As Fréwaka winds its way toward the truth about Peig’s fears, it foregrounds Shoo’s own struggles with mental health and the very obvious fact that her mother’s death—and the lingering bad blood between them—is bothering her more than she’s letting on. “She was your mother,” an increasingly impatient Mila tells her in one of their rare phone calls, owing to both Shoo’s reluctance to talk and the village’s spotty cell service. “You have to face it, whatever it is.”
When Peig sees Shoo trying to dump a box of personal mementos Mila thought she might want to keep, the older woman has her own advice: “Getting rid of it won’t get rid of it.” This is something Peig herself has learned first-hand over her long and unhappy life.
If Fréwaka‘s last-act reveals aren’t exactly surprising (including a brief mid-credits scene), the road to get there is suitably eerie, though viewers who’re hoping to have every little detail explained will have to be okay with mood winning out over exposition—and will maybe want to read up on Irish folklore to fill in some of the blanks.
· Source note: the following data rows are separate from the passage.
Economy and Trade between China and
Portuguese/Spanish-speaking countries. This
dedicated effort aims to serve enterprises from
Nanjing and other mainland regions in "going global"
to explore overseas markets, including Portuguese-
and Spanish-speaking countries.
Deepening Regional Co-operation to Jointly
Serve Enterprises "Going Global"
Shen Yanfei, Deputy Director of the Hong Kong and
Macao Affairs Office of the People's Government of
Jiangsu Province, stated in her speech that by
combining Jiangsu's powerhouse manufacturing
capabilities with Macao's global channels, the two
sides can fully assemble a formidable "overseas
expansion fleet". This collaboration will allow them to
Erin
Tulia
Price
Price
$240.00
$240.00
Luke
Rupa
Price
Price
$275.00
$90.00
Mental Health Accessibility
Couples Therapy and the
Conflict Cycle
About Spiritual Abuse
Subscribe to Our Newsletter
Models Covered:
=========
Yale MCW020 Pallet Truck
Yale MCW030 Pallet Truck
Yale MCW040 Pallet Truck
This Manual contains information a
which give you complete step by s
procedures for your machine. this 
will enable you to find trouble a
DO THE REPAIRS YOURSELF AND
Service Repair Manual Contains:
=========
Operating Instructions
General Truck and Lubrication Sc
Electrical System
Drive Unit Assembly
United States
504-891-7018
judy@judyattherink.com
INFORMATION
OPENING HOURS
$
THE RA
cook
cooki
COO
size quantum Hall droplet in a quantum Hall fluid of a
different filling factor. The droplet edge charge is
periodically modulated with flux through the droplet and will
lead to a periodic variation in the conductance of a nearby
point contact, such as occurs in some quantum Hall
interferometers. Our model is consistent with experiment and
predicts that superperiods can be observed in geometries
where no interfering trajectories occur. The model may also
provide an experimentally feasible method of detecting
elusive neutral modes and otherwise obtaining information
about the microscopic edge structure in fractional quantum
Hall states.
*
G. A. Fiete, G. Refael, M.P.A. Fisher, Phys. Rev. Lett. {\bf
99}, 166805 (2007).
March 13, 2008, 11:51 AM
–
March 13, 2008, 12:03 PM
Both Monnelly and Ní Neachtain infuse a certain spark into characters that might otherwise feel overly miserable, and Clark’s direction brings a gradual emotional intimacy to their initially prickly relationship. She also layers plenty of tension into the setting, making Peig’s ramshackle house feel like a barely guarded fortress against the unknown.

Fréwaka starts streaming April 25 on Shudder.